Я потерла глаза. Нет, картина была та же. Вот бы не подумала, что бомжи могут стирать вещи. Поежившись, Люся укладывала постиранные вещи в аккуратную стопочку и тяжело вздохнула.

Я смотрела на эту жалкую парочку и так мне стало тоскливо. Чем она, по сути, отличалась от меня? Да ничем! Разве тем, что у меня была крыша над головой и работа, а у нее только сырой матрас.

«Как, интересно, она оказалась на улице? Вроде, на алкашку не похожа, стирает вот!» – подумала я и поймала себя на мысли, что ни разу за все это время не видела ее пьяной. С бутылками – да, она сдавала их в ближайшей колонке и собирала по двору, местные алкаши всегда сами приносили ей бутылки и банки. Но Люся никогда не пила.

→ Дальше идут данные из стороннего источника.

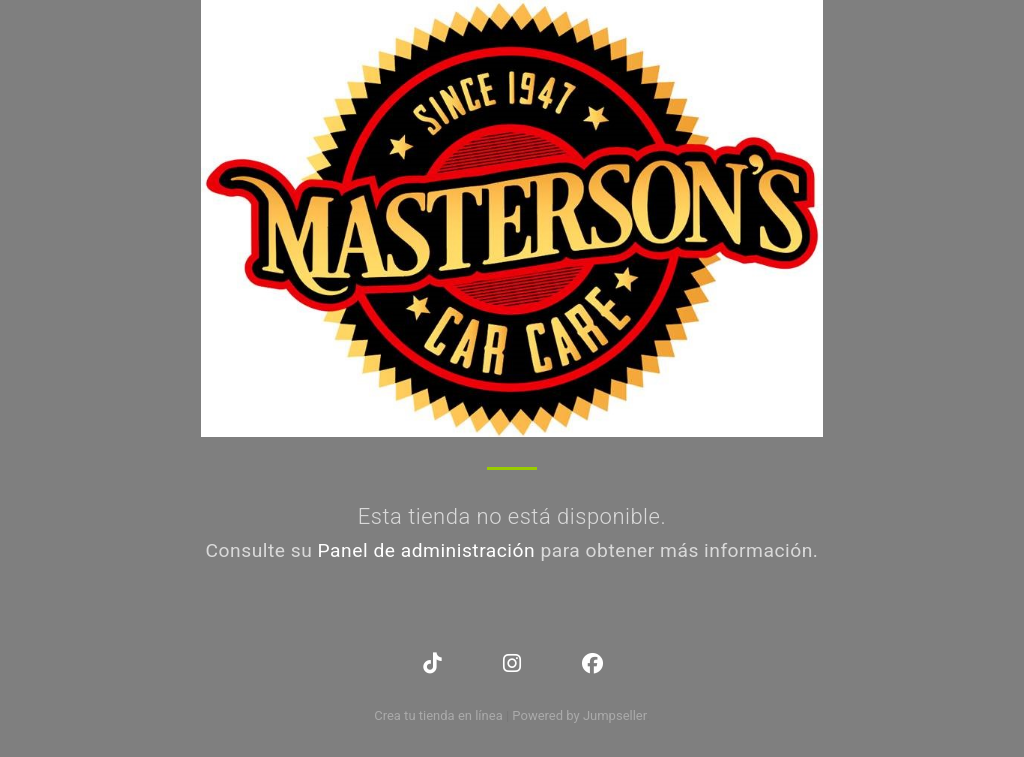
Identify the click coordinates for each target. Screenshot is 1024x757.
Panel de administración (427, 550)
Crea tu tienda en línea (440, 715)
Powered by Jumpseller (579, 715)
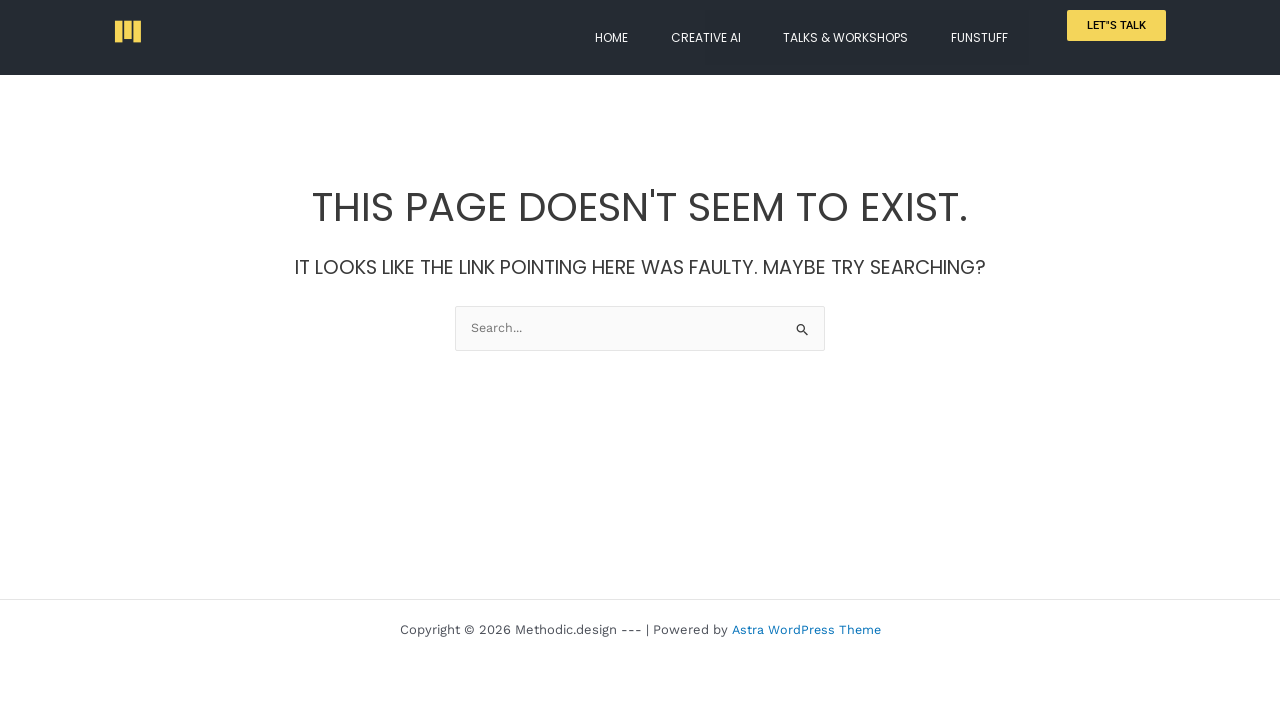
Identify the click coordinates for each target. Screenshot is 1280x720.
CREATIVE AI (737, 30)
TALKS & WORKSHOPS (864, 30)
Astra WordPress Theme (806, 629)
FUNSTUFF (985, 30)
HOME (655, 30)
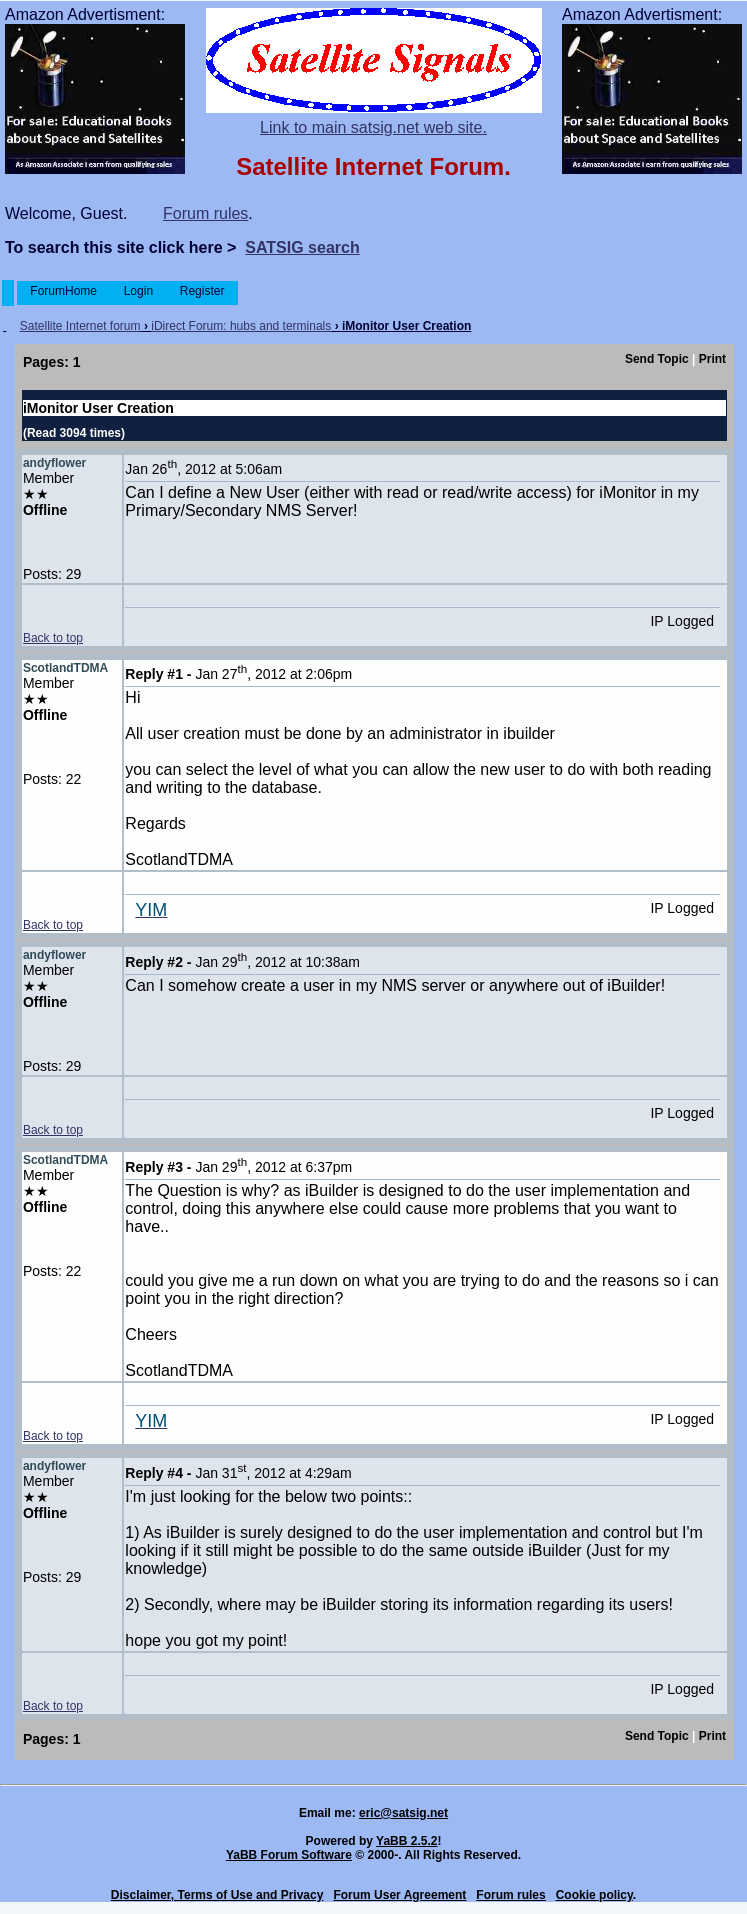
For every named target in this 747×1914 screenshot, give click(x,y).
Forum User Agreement (399, 1895)
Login (138, 291)
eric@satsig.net (403, 1813)
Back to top (53, 638)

За пару минут, проведенных на балконе, я так замерзла, что зашла домой, плотно закрыла дверь, трясясь от холода, пошла на кухню, чтобы поставить кофе. И снова уставилась в запотевшее от пара окно. «Вот я сейчас выпью горячего кофе, натяну теплые носки и залезу под одеяло, а она там так и будет сидеть одна под дождем и мерзнуть!» – мелькнула мысль.

Я потрясла головой, отгоняя жалость, и глянула в окно. Меня передернуло от ужаса: к бомжихе на пошатывающихся ногах плелся мажор с каким-то длинным предметом, как труба в руках. Ясно дело, не чтобы согреть ее. Нет, я, конечно, все понимаю, вонючая бомжиха – то еще удовольствие во дворе, но убивать ее из-за того, что она живет у тебя под окнами – просто низость. Понятно, что папаша отмажет этого ублюдка, но на меня накатила такая злость и ненависть, что, не помня себя, я нацепила штаны, резиновые сапоги, схватила что-то тяжелое, что подвернулось под руку, и кинулась на защиту бедной женщины.